▶ [The task]:
Copy out each line below verbatim, skipping any picture.

***** Records for the exercise

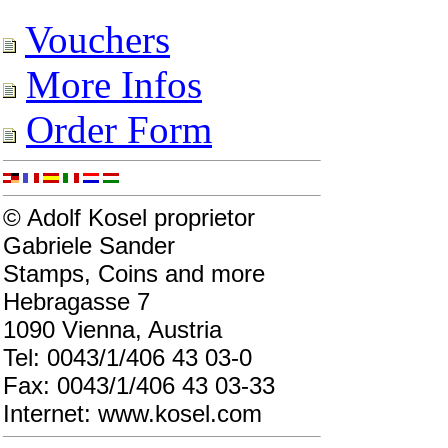
Vouchers
More Infos
Order Form
© Adolf Kosel proprietor
Gabriele Sander
Stamps, Coins and more
Hebragasse 7
1090 Vienna, Austria
Tel: 0043/1/406 43 03-0
Fax: 0043/1/406 43 03-33
Internet: www.kosel.com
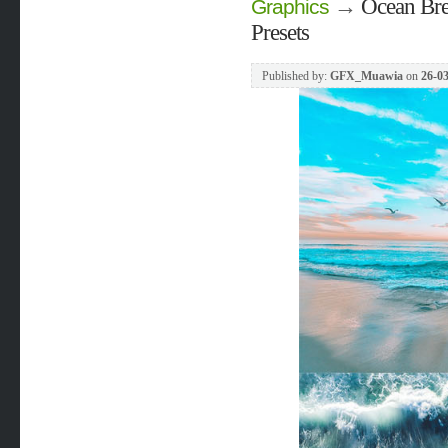
→
Ocean Bre
Graphics
Presets
Published by:
GFX_Muawia
on
26-03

**********

▶ [Task solution]:
Vouchers
More Infos
Order Form
© Adolf Kosel proprietor
Gabriele Sander
Stamps, Coins and more
Hebragasse 7
1090 Vienna, Austria
Tel: 0043/1/406 43 03-0
Fax: 0043/1/406 43 03-33
Internet: www.kosel.com
→
Ocean Bre
Graphics
Presets
Published by:
GFX_Muawia
on
26-03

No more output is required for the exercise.